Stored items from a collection

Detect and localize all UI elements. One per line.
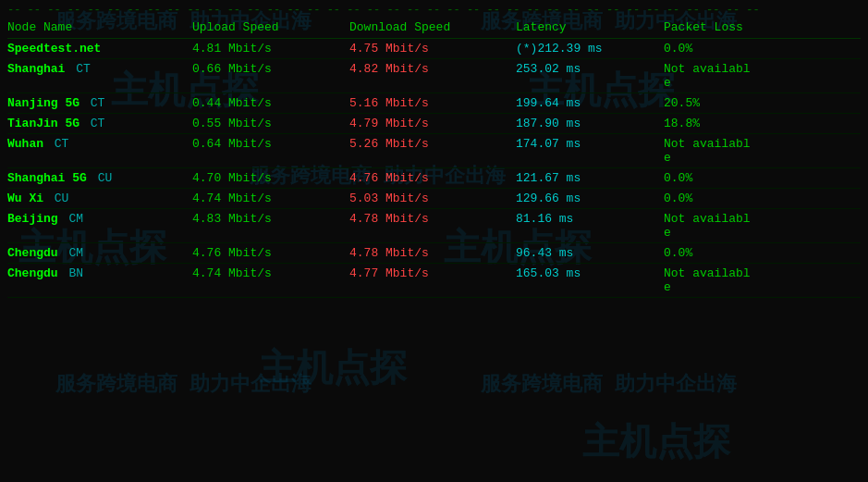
cell-node: Wuhan CT xyxy=(7,137,192,151)
node-name: Shanghai 5G xyxy=(7,171,87,185)
cell-packet-loss: 18.8% xyxy=(664,117,812,130)
cell-node: Wu Xi CU xyxy=(7,192,192,205)
node-name: Wuhan xyxy=(7,137,43,151)
main-container: -- -- -- -- -- -- -- -- -- -- -- -- -- -… xyxy=(0,0,868,302)
watermark-10: 服务跨境电商 助力中企出海 xyxy=(481,370,737,398)
header-packet: Packet Loss xyxy=(664,20,812,34)
cell-download: 4.82 Mbit/s xyxy=(349,62,516,76)
table-row: Chengdu CM4.76 Mbit/s4.78 Mbit/s96.43 ms… xyxy=(7,243,861,264)
cell-download: 5.16 Mbit/s xyxy=(349,96,516,110)
isp-tag: CT xyxy=(47,137,68,151)
cell-packet-loss: 0.0% xyxy=(664,246,812,260)
isp-tag: CU xyxy=(47,192,68,205)
table-row: Chengdu BN4.74 Mbit/s4.77 Mbit/s165.03 m… xyxy=(7,264,861,298)
cell-node: TianJin 5G CT xyxy=(7,117,192,130)
cell-upload: 4.74 Mbit/s xyxy=(192,266,349,280)
cell-packet-loss: 0.0% xyxy=(664,42,812,56)
node-name: Chengdu xyxy=(7,266,58,280)
isp-tag: CM xyxy=(62,246,83,260)
cell-latency: 81.16 ms xyxy=(516,212,664,226)
cell-packet-loss: 0.0% xyxy=(664,171,812,185)
cell-download: 4.78 Mbit/s xyxy=(349,212,516,226)
cell-latency: 129.66 ms xyxy=(516,192,664,205)
cell-packet-loss: Not available xyxy=(664,62,812,90)
isp-tag: BN xyxy=(62,266,83,280)
table-row: Shanghai 5G CU4.70 Mbit/s4.76 Mbit/s121.… xyxy=(7,168,861,189)
cell-upload: 4.83 Mbit/s xyxy=(192,212,349,226)
cell-download: 4.79 Mbit/s xyxy=(349,117,516,130)
table-row: Shanghai CT0.66 Mbit/s4.82 Mbit/s253.02 … xyxy=(7,59,861,93)
cell-latency: 96.43 ms xyxy=(516,246,664,260)
node-name: Wu Xi xyxy=(7,192,43,205)
cell-node: Speedtest.net xyxy=(7,42,192,56)
isp-tag: CT xyxy=(83,117,104,130)
top-separator: -- -- -- -- -- -- -- -- -- -- -- -- -- -… xyxy=(7,4,861,17)
cell-latency: 174.07 ms xyxy=(516,137,664,151)
isp-tag: CM xyxy=(62,212,83,226)
cell-latency: 121.67 ms xyxy=(516,171,664,185)
table-row: TianJin 5G CT0.55 Mbit/s4.79 Mbit/s187.9… xyxy=(7,114,861,134)
cell-latency: 199.64 ms xyxy=(516,96,664,110)
cell-download: 4.78 Mbit/s xyxy=(349,246,516,260)
header-upload: Upload Speed xyxy=(192,20,349,34)
cell-download: 4.75 Mbit/s xyxy=(349,42,516,56)
table-row: Speedtest.net4.81 Mbit/s4.75 Mbit/s(*)21… xyxy=(7,39,861,59)
table-row: Nanjing 5G CT0.44 Mbit/s5.16 Mbit/s199.6… xyxy=(7,93,861,114)
cell-packet-loss: 0.0% xyxy=(664,192,812,205)
cell-upload: 4.81 Mbit/s xyxy=(192,42,349,56)
cell-download: 4.77 Mbit/s xyxy=(349,266,516,280)
cell-node: Beijing CM xyxy=(7,212,192,226)
cell-latency: 165.03 ms xyxy=(516,266,664,280)
isp-tag: CT xyxy=(68,62,90,76)
cell-upload: 4.74 Mbit/s xyxy=(192,192,349,205)
cell-node: Shanghai 5G CU xyxy=(7,171,192,185)
cell-packet-loss: 20.5% xyxy=(664,96,812,110)
cell-node: Chengdu BN xyxy=(7,266,192,280)
table-row: Wu Xi CU4.74 Mbit/s5.03 Mbit/s129.66 ms0… xyxy=(7,189,861,209)
cell-upload: 0.55 Mbit/s xyxy=(192,117,349,130)
isp-tag: CU xyxy=(91,171,112,185)
isp-tag: CT xyxy=(83,96,104,110)
node-name: Speedtest.net xyxy=(7,42,101,56)
watermark-11: 主机点探 xyxy=(582,416,730,467)
table-header: Node Name Upload Speed Download Speed La… xyxy=(7,17,861,39)
cell-packet-loss: Not available xyxy=(664,266,812,294)
cell-node: Nanjing 5G CT xyxy=(7,96,192,110)
node-name: Chengdu xyxy=(7,246,58,260)
cell-latency: 253.02 ms xyxy=(516,62,664,76)
cell-upload: 4.76 Mbit/s xyxy=(192,246,349,260)
cell-download: 5.26 Mbit/s xyxy=(349,137,516,151)
header-download: Download Speed xyxy=(349,20,516,34)
cell-upload: 0.64 Mbit/s xyxy=(192,137,349,151)
table-body: Speedtest.net4.81 Mbit/s4.75 Mbit/s(*)21… xyxy=(7,39,861,298)
table-row: Beijing CM4.83 Mbit/s4.78 Mbit/s81.16 ms… xyxy=(7,209,861,243)
node-name: TianJin 5G xyxy=(7,117,79,130)
cell-upload: 0.44 Mbit/s xyxy=(192,96,349,110)
cell-packet-loss: Not available xyxy=(664,137,812,165)
node-name: Nanjing 5G xyxy=(7,96,79,110)
header-node: Node Name xyxy=(7,20,192,34)
cell-download: 4.76 Mbit/s xyxy=(349,171,516,185)
cell-packet-loss: Not available xyxy=(664,212,812,240)
cell-latency: (*)212.39 ms xyxy=(516,42,664,56)
watermark-9: 服务跨境电商 助力中企出海 xyxy=(55,370,312,398)
cell-download: 5.03 Mbit/s xyxy=(349,192,516,205)
header-latency: Latency xyxy=(516,20,664,34)
watermark-8: 主机点探 xyxy=(259,342,407,393)
cell-node: Shanghai CT xyxy=(7,62,192,76)
node-name: Shanghai xyxy=(7,62,65,76)
cell-latency: 187.90 ms xyxy=(516,117,664,130)
table-row: Wuhan CT0.64 Mbit/s5.26 Mbit/s174.07 msN… xyxy=(7,134,861,168)
cell-node: Chengdu CM xyxy=(7,246,192,260)
cell-upload: 4.70 Mbit/s xyxy=(192,171,349,185)
cell-upload: 0.66 Mbit/s xyxy=(192,62,349,76)
node-name: Beijing xyxy=(7,212,58,226)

THE PROBLEM: Please print an exact copy of the records, with no pictures.

ANSWER FOR THE TASK:
Detect and localize all UI elements. One per line.
cell-node: Wuhan CT xyxy=(7,137,192,151)
node-name: Shanghai 5G xyxy=(7,171,87,185)
cell-packet-loss: 18.8% xyxy=(664,117,812,130)
cell-node: Wu Xi CU xyxy=(7,192,192,205)
node-name: Wuhan xyxy=(7,137,43,151)
main-container: -- -- -- -- -- -- -- -- -- -- -- -- -- -… xyxy=(0,0,868,302)
watermark-10: 服务跨境电商 助力中企出海 xyxy=(481,370,737,398)
header-packet: Packet Loss xyxy=(664,20,812,34)
cell-download: 4.82 Mbit/s xyxy=(349,62,516,76)
table-row: Chengdu CM4.76 Mbit/s4.78 Mbit/s96.43 ms… xyxy=(7,243,861,264)
cell-download: 5.16 Mbit/s xyxy=(349,96,516,110)
isp-tag: CT xyxy=(47,137,68,151)
cell-packet-loss: 0.0% xyxy=(664,246,812,260)
isp-tag: CU xyxy=(47,192,68,205)
table-row: Chengdu BN4.74 Mbit/s4.77 Mbit/s165.03 m… xyxy=(7,264,861,298)
cell-node: TianJin 5G CT xyxy=(7,117,192,130)
cell-upload: 4.74 Mbit/s xyxy=(192,266,349,280)
cell-packet-loss: 0.0% xyxy=(664,42,812,56)
node-name: Chengdu xyxy=(7,266,58,280)
isp-tag: CM xyxy=(62,246,83,260)
cell-latency: 81.16 ms xyxy=(516,212,664,226)
cell-packet-loss: 0.0% xyxy=(664,171,812,185)
cell-download: 4.78 Mbit/s xyxy=(349,212,516,226)
cell-latency: 129.66 ms xyxy=(516,192,664,205)
cell-packet-loss: Not available xyxy=(664,62,812,90)
isp-tag: BN xyxy=(62,266,83,280)
table-row: Shanghai 5G CU4.70 Mbit/s4.76 Mbit/s121.… xyxy=(7,168,861,189)
cell-upload: 4.83 Mbit/s xyxy=(192,212,349,226)
cell-download: 4.79 Mbit/s xyxy=(349,117,516,130)
table-row: Shanghai CT0.66 Mbit/s4.82 Mbit/s253.02 … xyxy=(7,59,861,93)
cell-latency: 96.43 ms xyxy=(516,246,664,260)
node-name: Wu Xi xyxy=(7,192,43,205)
cell-node: Speedtest.net xyxy=(7,42,192,56)
isp-tag: CT xyxy=(83,117,104,130)
top-separator: -- -- -- -- -- -- -- -- -- -- -- -- -- -… xyxy=(7,4,861,17)
cell-latency: 174.07 ms xyxy=(516,137,664,151)
isp-tag: CM xyxy=(62,212,83,226)
cell-latency: 121.67 ms xyxy=(516,171,664,185)
table-row: TianJin 5G CT0.55 Mbit/s4.79 Mbit/s187.9… xyxy=(7,114,861,134)
cell-latency: 199.64 ms xyxy=(516,96,664,110)
cell-download: 4.78 Mbit/s xyxy=(349,246,516,260)
header-upload: Upload Speed xyxy=(192,20,349,34)
cell-download: 4.75 Mbit/s xyxy=(349,42,516,56)
table-row: Speedtest.net4.81 Mbit/s4.75 Mbit/s(*)21… xyxy=(7,39,861,59)
table-row: Nanjing 5G CT0.44 Mbit/s5.16 Mbit/s199.6… xyxy=(7,93,861,114)
cell-packet-loss: 0.0% xyxy=(664,192,812,205)
cell-upload: 4.81 Mbit/s xyxy=(192,42,349,56)
cell-download: 4.77 Mbit/s xyxy=(349,266,516,280)
cell-node: Beijing CM xyxy=(7,212,192,226)
cell-latency: 165.03 ms xyxy=(516,266,664,280)
isp-tag: CT xyxy=(68,62,90,76)
cell-upload: 4.74 Mbit/s xyxy=(192,192,349,205)
cell-node: Shanghai 5G CU xyxy=(7,171,192,185)
cell-packet-loss: 20.5% xyxy=(664,96,812,110)
cell-node: Chengdu BN xyxy=(7,266,192,280)
table-row: Wu Xi CU4.74 Mbit/s5.03 Mbit/s129.66 ms0… xyxy=(7,189,861,209)
cell-upload: 0.55 Mbit/s xyxy=(192,117,349,130)
isp-tag: CU xyxy=(91,171,112,185)
isp-tag: CT xyxy=(83,96,104,110)
node-name: Speedtest.net xyxy=(7,42,101,56)
watermark-11: 主机点探 xyxy=(582,416,730,467)
table-header: Node Name Upload Speed Download Speed La… xyxy=(7,17,861,39)
cell-packet-loss: Not available xyxy=(664,266,812,294)
cell-node: Nanjing 5G CT xyxy=(7,96,192,110)
node-name: Chengdu xyxy=(7,246,58,260)
cell-latency: 253.02 ms xyxy=(516,62,664,76)
cell-upload: 4.76 Mbit/s xyxy=(192,246,349,260)
cell-download: 5.26 Mbit/s xyxy=(349,137,516,151)
header-download: Download Speed xyxy=(349,20,516,34)
cell-upload: 0.64 Mbit/s xyxy=(192,137,349,151)
table-body: Speedtest.net4.81 Mbit/s4.75 Mbit/s(*)21… xyxy=(7,39,861,298)
table-row: Beijing CM4.83 Mbit/s4.78 Mbit/s81.16 ms… xyxy=(7,209,861,243)
node-name: TianJin 5G xyxy=(7,117,79,130)
cell-upload: 0.44 Mbit/s xyxy=(192,96,349,110)
cell-packet-loss: Not available xyxy=(664,137,812,165)
node-name: Nanjing 5G xyxy=(7,96,79,110)
header-node: Node Name xyxy=(7,20,192,34)
cell-download: 4.76 Mbit/s xyxy=(349,171,516,185)
cell-packet-loss: Not available xyxy=(664,212,812,240)
cell-latency: (*)212.39 ms xyxy=(516,42,664,56)
watermark-9: 服务跨境电商 助力中企出海 xyxy=(55,370,312,398)
cell-download: 5.03 Mbit/s xyxy=(349,192,516,205)
header-latency: Latency xyxy=(516,20,664,34)
watermark-8: 主机点探 xyxy=(259,342,407,393)
cell-node: Shanghai CT xyxy=(7,62,192,76)
node-name: Shanghai xyxy=(7,62,65,76)
cell-latency: 187.90 ms xyxy=(516,117,664,130)
table-row: Wuhan CT0.64 Mbit/s5.26 Mbit/s174.07 msN… xyxy=(7,134,861,168)
cell-node: Chengdu CM xyxy=(7,246,192,260)
cell-upload: 4.70 Mbit/s xyxy=(192,171,349,185)
cell-upload: 0.66 Mbit/s xyxy=(192,62,349,76)
node-name: Beijing xyxy=(7,212,58,226)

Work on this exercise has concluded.